You wouldn’t be too happy if you found out the candidates for 2008 on Election Day.
Nor would you be happy if your Sosc paper were assigned on the same day it was due.
Then perhaps you have some idea how campus workers felt earlier this month when they were given a complete version of their contract for the first time on the very day they were required to vote on it.
The contract was settled late Wednesday, September 19, giving the union only one full workday to get a copy of the contract to all 1,200 workers before the vote Friday. It was Friday morning before all the workers finally saw the contract.
Since the campus clerical workers’ contract expired seven months ago, their union has been in negotiations with University administrators regarding the renewed contract. The new contract offered a pay raise, which, because it did not keep up with the rising cost of living, actually amounted to a pay cut. Workers were offered a two-percent raise for the first six months, two percent for the next six months, and then a three-percent raise for the subsequent two years. At first glance, it seems as though this structure is in favor of workers—a four-percent reward on the first year. However, because the contract covers seven months without a contract, workers would only get a two-percent raise on their retroactive pay, not the three-percent that would be standard, or really, substandard, for the rest of the year.
Furthermore, the contract did not include provisions for better job security or salary increases reflecting workers’ experience and commitment to the University—provisions that are also standard in most other union contracts.
The four-percent pay raise that campus workers are asking for, which barely keeps pace with the rate of inflation, would amount to less than $400,000 a year. President Zimmer, meanwhile, takes in $629,000 a year.
It seems as though this decision, once again, is not about the money. It’s about the University holding power over its workers and prioritizing highly-paid managers over the rest of the workforce. This culture of overwork plays out in the day-to-day lives of those who keep our dorms clean and our buildings running smoothly.

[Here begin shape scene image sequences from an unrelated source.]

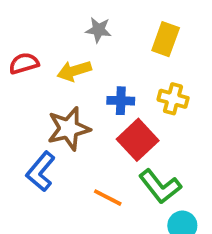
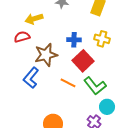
red semicircle: (24, 63) -> (22, 37), moved
yellow arrow: (74, 71) -> (34, 19), moved
orange line: (108, 198) -> (68, 83), moved

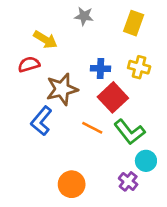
yellow arrow: (34, 19) -> (45, 40), turned -132

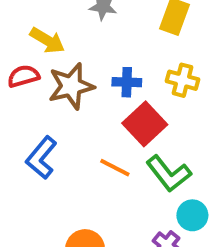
brown star: (62, 89) -> (71, 86), moved

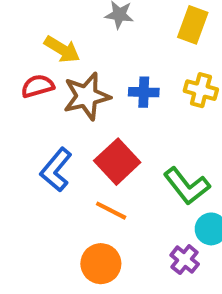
red square: (145, 124) -> (117, 162), moved
orange line: (115, 168) -> (111, 211), moved

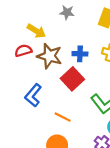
brown star: (87, 96) -> (49, 56), turned 30
red square: (117, 162) -> (72, 79), moved

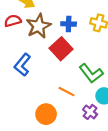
brown star: (49, 56) -> (39, 26), turned 30
orange line: (63, 117) -> (66, 92), moved

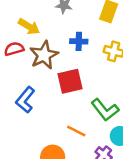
blue cross: (69, 24) -> (79, 41), moved
red square: (61, 49) -> (70, 81), turned 30

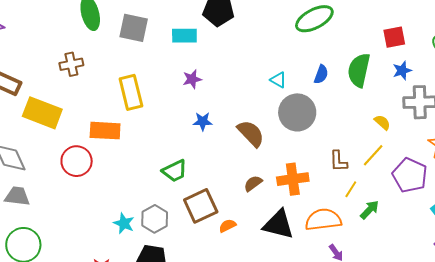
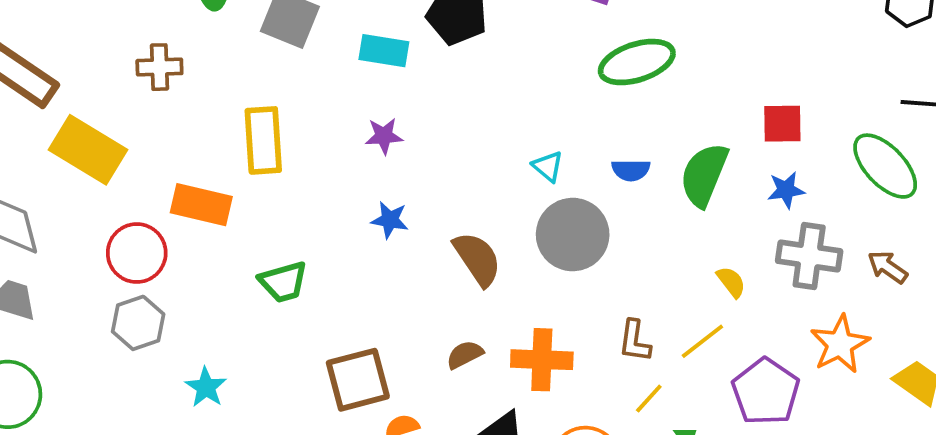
blue semicircle: (321, 74) -> (631, 170), turned 60
green trapezoid: (175, 171) -> (283, 282), moved
gray hexagon: (155, 219) -> (138, 323), moved

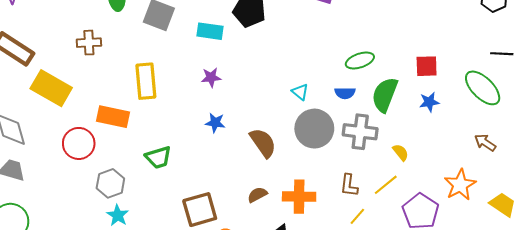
green ellipse: (637, 62) -> (360, 61), moved, size x0.7
gray cross: (809, 256) -> (360, 132), moved
gray hexagon: (138, 323) -> (110, 183), moved

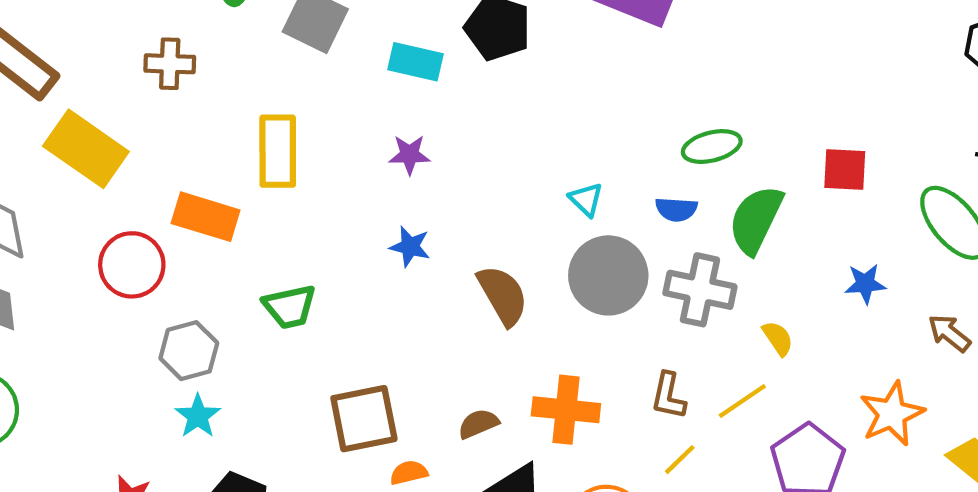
blue star: (429, 102) -> (865, 284), moved
brown semicircle: (257, 195) -> (478, 424), moved

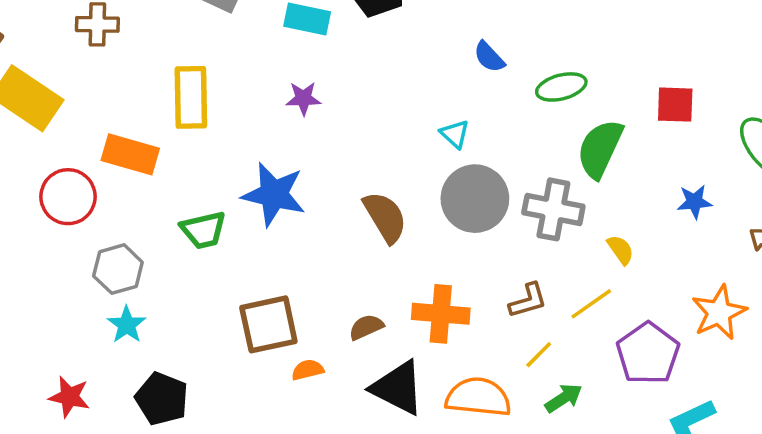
blue semicircle: (676, 209) -> (489, 57), moved, turned 44
blue star: (410, 247) -> (274, 194), moved, size x1.8
brown L-shape: (668, 396) -> (528, 300), turned -117

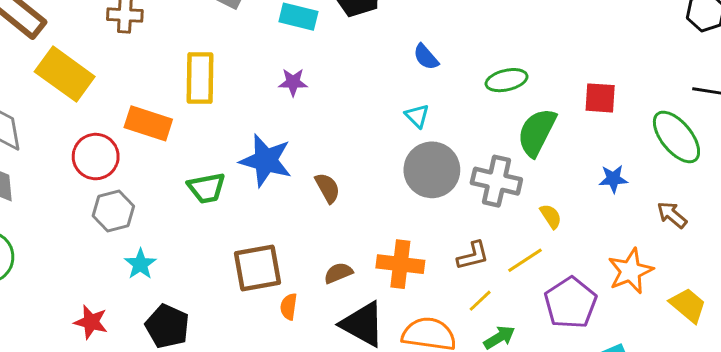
blue semicircle: (489, 57) -> (426, 57), moved
brown semicircle: (385, 217) -> (327, 188), moved, size x0.7
gray hexagon: (118, 269) -> (113, 211), moved
orange semicircle: (308, 370) -> (289, 307), turned -70

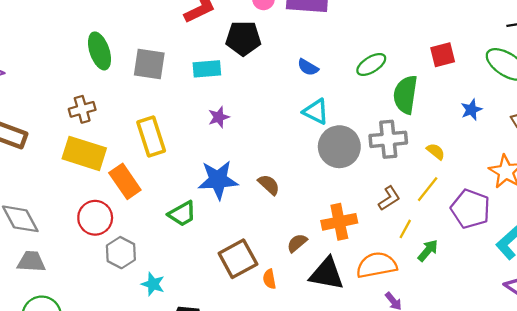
yellow rectangle: (65, 74) -> (84, 153), moved
cyan triangle: (417, 116) -> (316, 112), size x1.4
orange rectangle: (148, 123) -> (125, 181), turned 56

One worker, who had been at the University for over 30 years, reported that when he began his job, three managers oversaw the 143 workers in his division. But this year, 75 highly-paid managers oversaw the same 143 workers. Newly added positions included “client service manager” and “purchasing specialist.” There is no practical reason for this absurd addition of personnel; much like Da Mare’s bureaucracy, an environment has been created where managers can be well paid for cushy jobs, while those doing the labor are poorly compensated.
Not only are managers overpaid, but workers are overstressed. In many divisions on campus, cuts in personnel mean fewer workers have to do excessive amounts of work. Consequently, workers are forced to work overtime even on days, such as Martin Luther King Day, that their contracts guarantee them time off.
And because of the unfair wages, exemplified in the recent contract offer, many campus workers live in distant areas, including locations in Indiana, because the pay that the U of C provides is not sufficient to afford the cost of living in Hyde Park, or even in Chicago.
Also troubling is the intimidation experienced by many workers. It is so great that, for example, when a campus worker wanted to discuss the problems of overwork with a coworker, she only felt safe talking while hiding in a storage closet.
The good news is that workers are not standing for these abuses. They have already started organizing for a better contract with the support of Students Organizing United with Labor (SOUL), an RSO I’m proud to work with. Workers voted down their contract 533–47 (a historic first at the U of C), and SOUL’s rally first week drew over 200 people.
And now it’s time that we start working with our campus workers. They are fighting for the basic respect and due process that we, as students, take for granted. As students, we are $50,000-a-year stakeholders in this University. Our money should go toward everyone who makes our education possible—our professors, graduate students, and our campus workers.
So give President Zimmer a call and let him know that you appreciate all the hard work campus workers do to make our university run and that they deserve a better contract. (His digits are (773) 702–8001.) And support workers’ efforts by voting with your feet at a rally they organize.
Learning does not happen in a vacuum. We should respect the workers who maintain these halls of wisdom.